## Provided data:
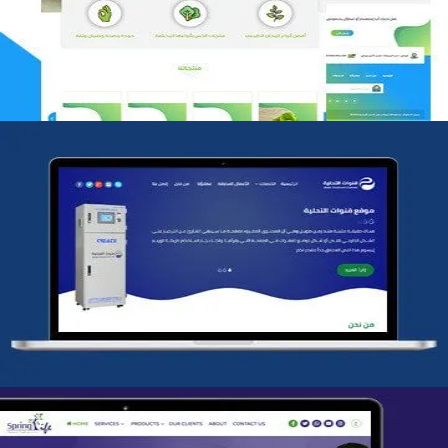
التفاصيل
شركة قنوات التحليه
التفاصيل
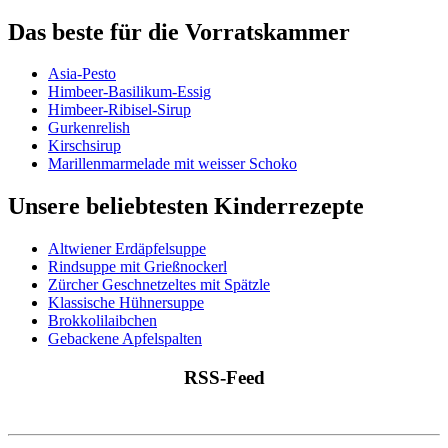
Das beste für die Vorratskammer
Asia-Pesto
Himbeer-Basilikum-Essig
Himbeer-Ribisel-Sirup
Gurkenrelish
Kirschsirup
Marillenmarmelade mit weisser Schoko
Unsere beliebtesten Kinderrezepte
Altwiener Erdäpfelsuppe
Rindsuppe mit Grießnockerl
Zürcher Geschnetzeltes mit Spätzle
Klassische Hühnersuppe
Brokkolilaibchen
Gebackene Apfelspalten
RSS-Feed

## Task description:
Output the records above as they stand, from the first line to the line with "Altwiener Erdäpfelsuppe", inclusive, and exclude the pictures.

## Task result:
التفاصيل
شركة قنوات التحليه
التفاصيل
Das beste für die Vorratskammer
Asia-Pesto
Himbeer-Basilikum-Essig
Himbeer-Ribisel-Sirup
Gurkenrelish
Kirschsirup
Marillenmarmelade mit weisser Schoko
Unsere beliebtesten Kinderrezepte
Altwiener Erdäpfelsuppe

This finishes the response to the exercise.